A Critical Role for Fas Ligand in the Active Suppression of Systemic Immune Responses by Ultraviolet Radiation

Induction of antigen-specific suppression elicited by environmental insults, such as ultraviolet (UV)-B radiation in sunlight, can inhibit an effective immune response in vivo and may contribute to the outgrowth of UV-induced skin cancer. Although UV-induced DNA damage is known to be an initiating event in the immune suppression of most antigen responses, the underlying mechanism(s) of such suppression remain undefined. In this report, we document that Fas ligand (FasL) is critical for UV-induced systemic immune suppression. Normal mice acutely exposed to UV exhibit a profound suppression of both contact hypersensitivity and delayed type hypersensitivity (DTH) reactions and the development of transferable antigen-specific suppressor cells. FasL-deficient mice exposed to UV lack both transferable suppressor cell activity and primary suppression to all antigens tested, with the exception of the DTH response to allogeneic spleen cells.
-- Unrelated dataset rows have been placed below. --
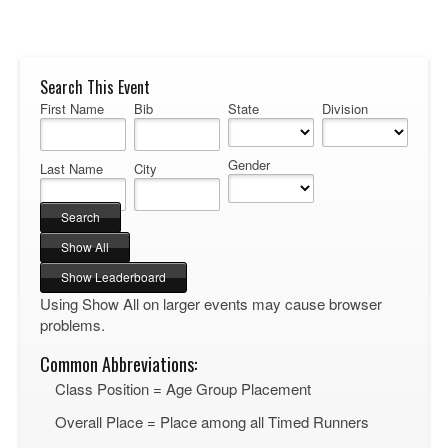
Search This Event
First Name
Bib
State
Division
Gender
Last Name
City
Using Show All on larger events may cause browser
problems.
Common Abbreviations:
Class Position = Age Group Placement
Overall Place = Place among all Timed Runners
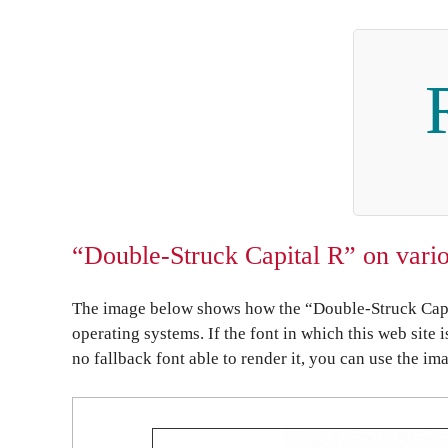
“Double-Struck Capital R” on vario
The image below shows how the “Double-Struck Capit
operating systems. If the font in which this web site 
no fallback font able to render it, you can use the im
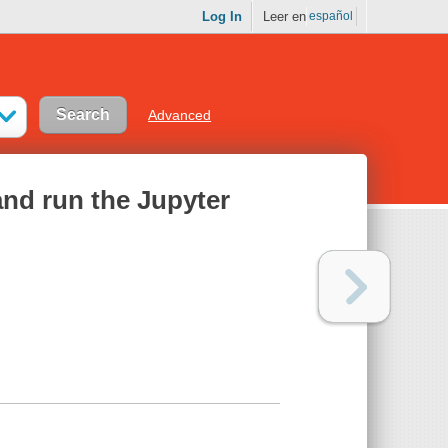
Log In
Leer en
español
Advanced
and run the Jupyter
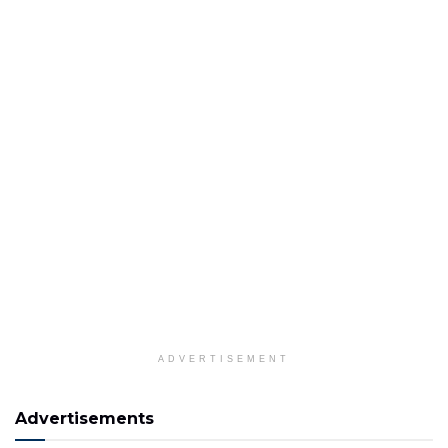
ADVERTISEMENT
Advertisements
Interestingly, suppression of this response is also known to occur independently of UV-induced DNA damage. Delivery of alloantigen as protein, rather than intact cells, restored the requirement for FasL in UV-induced immune suppression of this response. These results substantiate that FasL/Fas interactions are essential for systemic UV-induced suppression of immune responses that involve host antigen presentation and suggest an interrelationship between UV-induced DNA damage and FasL in this phenomenon. Collectively, our results suggest a model whereby UV-induced DNA damage disarms the immune system in a manner similar to that observed in immunologically privileged sites.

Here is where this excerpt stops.